What you have to do>
Only the lines from the one containing "Eyezen Start" to the end of the material belong in your answer. Please copy them word for word.

BEGIN Data supplied

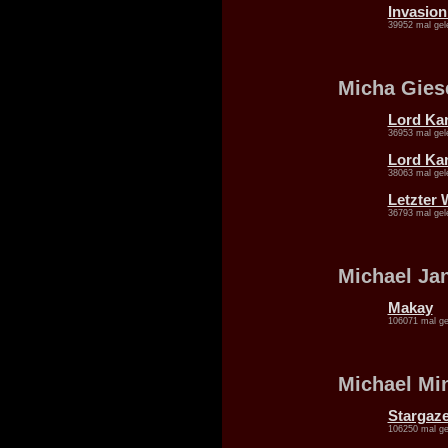
Invasion
39952 mal gel
Micha Gie
Lord Kar
36953 mal gel
Lord Kar
38063 mal gel
Letzter 
36793 mal gel
Michael Ja
Makay
106071 mal ge
Michael Mi
Stargazer
106250 mal ge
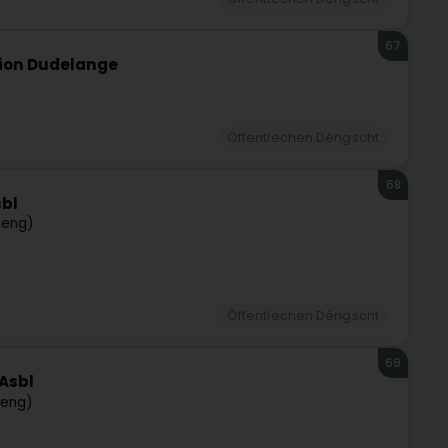
67
ion Dudelange
Öffentlechen Déngscht
68
sbl
leng)
Öffentlechen Déngscht
69
Asbl
leng)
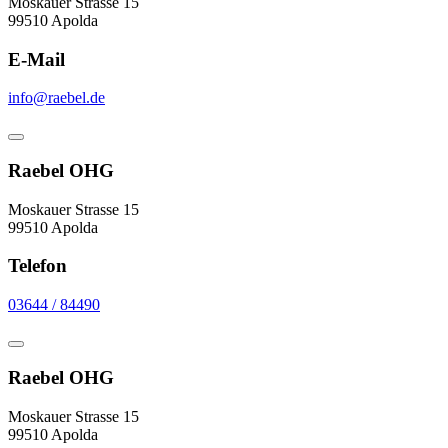
Moskauer Strasse 15
99510 Apolda
E-Mail
info@raebel.de
Raebel OHG
Moskauer Strasse 15
99510 Apolda
Telefon
03644 / 84490
Raebel OHG
Moskauer Strasse 15
99510 Apolda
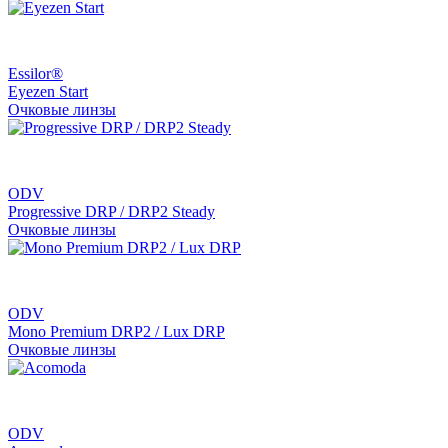
Essilor®
Eyezen Start
Очковые линзы
ODV
Progressive DRP / DRP2 Steady
Очковые линзы
ODV
Mono Premium DRP2 / Lux DRP
Очковые линзы
ODV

END Data supplied

Output of the exercise>
Eyezen Start
Очковые линзы
ODV
Progressive DRP / DRP2 Steady
Очковые линзы
ODV
Mono Premium DRP2 / Lux DRP
Очковые линзы
ODV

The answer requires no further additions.